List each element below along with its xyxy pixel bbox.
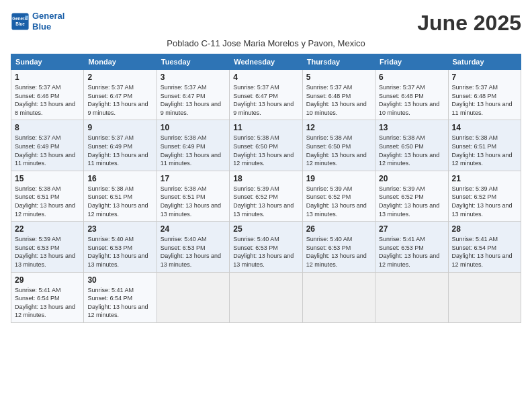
day-info: Sunrise: 5:37 AM Sunset: 6:49 PM Dayligh…: [87, 134, 152, 167]
day-number: 22: [15, 224, 80, 234]
table-row: 21 Sunrise: 5:39 AM Sunset: 6:52 PM Dayl…: [448, 171, 521, 221]
day-number: 27: [379, 224, 444, 234]
table-row: 16 Sunrise: 5:38 AM Sunset: 6:51 PM Dayl…: [84, 171, 157, 221]
day-number: 19: [306, 174, 371, 183]
day-info: Sunrise: 5:41 AM Sunset: 6:54 PM Dayligh…: [452, 235, 517, 269]
day-info: Sunrise: 5:38 AM Sunset: 6:50 PM Dayligh…: [306, 134, 371, 167]
day-info: Sunrise: 5:38 AM Sunset: 6:51 PM Dayligh…: [87, 185, 152, 218]
day-info: Sunrise: 5:37 AM Sunset: 6:48 PM Dayligh…: [306, 83, 371, 117]
table-row: 30 Sunrise: 5:41 AM Sunset: 6:54 PM Dayl…: [84, 272, 157, 322]
day-number: 2: [87, 73, 152, 82]
table-row: 17 Sunrise: 5:38 AM Sunset: 6:51 PM Dayl…: [157, 171, 229, 221]
day-info: Sunrise: 5:40 AM Sunset: 6:53 PM Dayligh…: [233, 235, 298, 269]
day-number: 25: [233, 224, 298, 234]
header-friday: Friday: [375, 54, 448, 70]
day-number: 11: [233, 123, 298, 132]
day-info: Sunrise: 5:37 AM Sunset: 6:47 PM Dayligh…: [161, 83, 226, 117]
day-number: 17: [161, 174, 226, 183]
day-number: 10: [161, 123, 226, 132]
day-info: Sunrise: 5:38 AM Sunset: 6:49 PM Dayligh…: [161, 134, 226, 167]
table-row: 19 Sunrise: 5:39 AM Sunset: 6:52 PM Dayl…: [302, 171, 375, 221]
table-row: 26 Sunrise: 5:40 AM Sunset: 6:53 PM Dayl…: [302, 222, 375, 272]
header-thursday: Thursday: [302, 54, 375, 70]
day-number: 15: [15, 174, 80, 183]
day-number: 7: [452, 73, 517, 82]
table-row: 23 Sunrise: 5:40 AM Sunset: 6:53 PM Dayl…: [84, 222, 157, 272]
day-info: Sunrise: 5:38 AM Sunset: 6:51 PM Dayligh…: [161, 185, 226, 218]
day-info: Sunrise: 5:38 AM Sunset: 6:51 PM Dayligh…: [452, 134, 517, 167]
table-row: [302, 272, 375, 322]
day-info: Sunrise: 5:37 AM Sunset: 6:48 PM Dayligh…: [452, 83, 517, 117]
day-number: 13: [379, 123, 444, 132]
header-wednesday: Wednesday: [230, 54, 302, 70]
day-number: 8: [15, 123, 80, 132]
month-title: June 2025: [417, 11, 521, 36]
day-info: Sunrise: 5:38 AM Sunset: 6:50 PM Dayligh…: [233, 134, 298, 167]
logo-text: General Blue: [32, 11, 64, 32]
calendar-table: Sunday Monday Tuesday Wednesday Thursday…: [11, 54, 521, 323]
table-row: 2 Sunrise: 5:37 AM Sunset: 6:47 PM Dayli…: [84, 70, 157, 120]
table-row: [375, 272, 448, 322]
table-row: 13 Sunrise: 5:38 AM Sunset: 6:50 PM Dayl…: [375, 120, 448, 171]
table-row: 22 Sunrise: 5:39 AM Sunset: 6:53 PM Dayl…: [11, 222, 84, 272]
weekday-header-row: Sunday Monday Tuesday Wednesday Thursday…: [11, 54, 521, 70]
table-row: 10 Sunrise: 5:38 AM Sunset: 6:49 PM Dayl…: [157, 120, 229, 171]
table-row: 20 Sunrise: 5:39 AM Sunset: 6:52 PM Dayl…: [375, 171, 448, 221]
logo-line1: General: [32, 11, 64, 21]
day-info: Sunrise: 5:39 AM Sunset: 6:52 PM Dayligh…: [233, 185, 298, 218]
day-info: Sunrise: 5:40 AM Sunset: 6:53 PM Dayligh…: [87, 235, 152, 269]
title-area: June 2025: [417, 11, 521, 36]
table-row: 29 Sunrise: 5:41 AM Sunset: 6:54 PM Dayl…: [11, 272, 84, 322]
day-number: 21: [452, 174, 517, 183]
day-number: 9: [87, 123, 152, 132]
header-tuesday: Tuesday: [157, 54, 229, 70]
day-number: 14: [452, 123, 517, 132]
calendar-row: 8 Sunrise: 5:37 AM Sunset: 6:49 PM Dayli…: [11, 120, 521, 171]
table-row: [157, 272, 229, 322]
day-number: 29: [15, 275, 80, 285]
logo: General Blue General Blue: [11, 11, 64, 32]
day-info: Sunrise: 5:39 AM Sunset: 6:52 PM Dayligh…: [452, 185, 517, 218]
calendar-row: 1 Sunrise: 5:37 AM Sunset: 6:46 PM Dayli…: [11, 70, 521, 120]
day-number: 26: [306, 224, 371, 234]
day-number: 20: [379, 174, 444, 183]
table-row: 24 Sunrise: 5:40 AM Sunset: 6:53 PM Dayl…: [157, 222, 229, 272]
table-row: 1 Sunrise: 5:37 AM Sunset: 6:46 PM Dayli…: [11, 70, 84, 120]
table-row: 7 Sunrise: 5:37 AM Sunset: 6:48 PM Dayli…: [448, 70, 521, 120]
location-title: Poblado C-11 Jose Maria Morelos y Pavon,…: [11, 38, 521, 48]
day-number: 1: [15, 73, 80, 82]
logo-icon: General Blue: [11, 12, 30, 31]
day-number: 12: [306, 123, 371, 132]
table-row: 9 Sunrise: 5:37 AM Sunset: 6:49 PM Dayli…: [84, 120, 157, 171]
day-info: Sunrise: 5:38 AM Sunset: 6:50 PM Dayligh…: [379, 134, 444, 167]
day-info: Sunrise: 5:37 AM Sunset: 6:49 PM Dayligh…: [15, 134, 80, 167]
day-info: Sunrise: 5:40 AM Sunset: 6:53 PM Dayligh…: [161, 235, 226, 269]
header-saturday: Saturday: [448, 54, 521, 70]
calendar-row: 15 Sunrise: 5:38 AM Sunset: 6:51 PM Dayl…: [11, 171, 521, 221]
header-sunday: Sunday: [11, 54, 84, 70]
day-number: 24: [161, 224, 226, 234]
logo-line2: Blue: [32, 21, 51, 32]
table-row: [448, 272, 521, 322]
calendar-row: 22 Sunrise: 5:39 AM Sunset: 6:53 PM Dayl…: [11, 222, 521, 272]
table-row: 3 Sunrise: 5:37 AM Sunset: 6:47 PM Dayli…: [157, 70, 229, 120]
table-row: 8 Sunrise: 5:37 AM Sunset: 6:49 PM Dayli…: [11, 120, 84, 171]
day-info: Sunrise: 5:39 AM Sunset: 6:52 PM Dayligh…: [379, 185, 444, 218]
table-row: 12 Sunrise: 5:38 AM Sunset: 6:50 PM Dayl…: [302, 120, 375, 171]
day-info: Sunrise: 5:37 AM Sunset: 6:48 PM Dayligh…: [379, 83, 444, 117]
svg-text:Blue: Blue: [15, 21, 25, 26]
header-monday: Monday: [84, 54, 157, 70]
table-row: 4 Sunrise: 5:37 AM Sunset: 6:47 PM Dayli…: [230, 70, 302, 120]
day-info: Sunrise: 5:41 AM Sunset: 6:54 PM Dayligh…: [15, 286, 80, 320]
table-row: [230, 272, 302, 322]
day-info: Sunrise: 5:37 AM Sunset: 6:47 PM Dayligh…: [87, 83, 152, 117]
table-row: 6 Sunrise: 5:37 AM Sunset: 6:48 PM Dayli…: [375, 70, 448, 120]
table-row: 5 Sunrise: 5:37 AM Sunset: 6:48 PM Dayli…: [302, 70, 375, 120]
table-row: 28 Sunrise: 5:41 AM Sunset: 6:54 PM Dayl…: [448, 222, 521, 272]
table-row: 27 Sunrise: 5:41 AM Sunset: 6:53 PM Dayl…: [375, 222, 448, 272]
day-number: 18: [233, 174, 298, 183]
day-number: 6: [379, 73, 444, 82]
day-number: 28: [452, 224, 517, 234]
day-info: Sunrise: 5:39 AM Sunset: 6:52 PM Dayligh…: [306, 185, 371, 218]
table-row: 11 Sunrise: 5:38 AM Sunset: 6:50 PM Dayl…: [230, 120, 302, 171]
+ + + +
## Required work
The answer must consist of every line from the entries above that contains "Tuesday".

## Answer
calendar-table: Sunday Monday Tuesday Wednesday Thursday…: [11, 54, 521, 323]
weekday-header-row: Sunday Monday Tuesday Wednesday Thursday…: [11, 54, 521, 70]
header-tuesday: Tuesday: [157, 54, 229, 70]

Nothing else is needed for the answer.